(Exercise material):
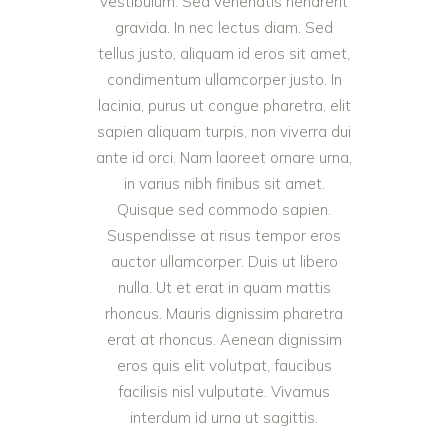
vestibulum. Sed venenatis hendrerit
gravida. In nec lectus diam. Sed
tellus justo, aliquam id eros sit amet,
condimentum ullamcorper justo. In
lacinia, purus ut congue pharetra, elit
sapien aliquam turpis, non viverra dui
ante id orci. Nam laoreet ornare urna,
in varius nibh finibus sit amet.
Quisque sed commodo sapien.
Suspendisse at risus tempor eros
auctor ullamcorper. Duis ut libero
nulla. Ut et erat in quam mattis
rhoncus. Mauris dignissim pharetra
erat at rhoncus. Aenean dignissim
eros quis elit volutpat, faucibus
facilisis nisl vulputate. Vivamus
interdum id urna ut sagittis.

(Your instructions): Once the pictures are set aside, transcribe the remaining lines above exactly.

(Written response):
vestibulum. Sed venenatis hendrerit
gravida. In nec lectus diam. Sed
tellus justo, aliquam id eros sit amet,
condimentum ullamcorper justo. In
lacinia, purus ut congue pharetra, elit
sapien aliquam turpis, non viverra dui
ante id orci. Nam laoreet ornare urna,
in varius nibh finibus sit amet.
Quisque sed commodo sapien.
Suspendisse at risus tempor eros
auctor ullamcorper. Duis ut libero
nulla. Ut et erat in quam mattis
rhoncus. Mauris dignissim pharetra
erat at rhoncus. Aenean dignissim
eros quis elit volutpat, faucibus
facilisis nisl vulputate. Vivamus
interdum id urna ut sagittis.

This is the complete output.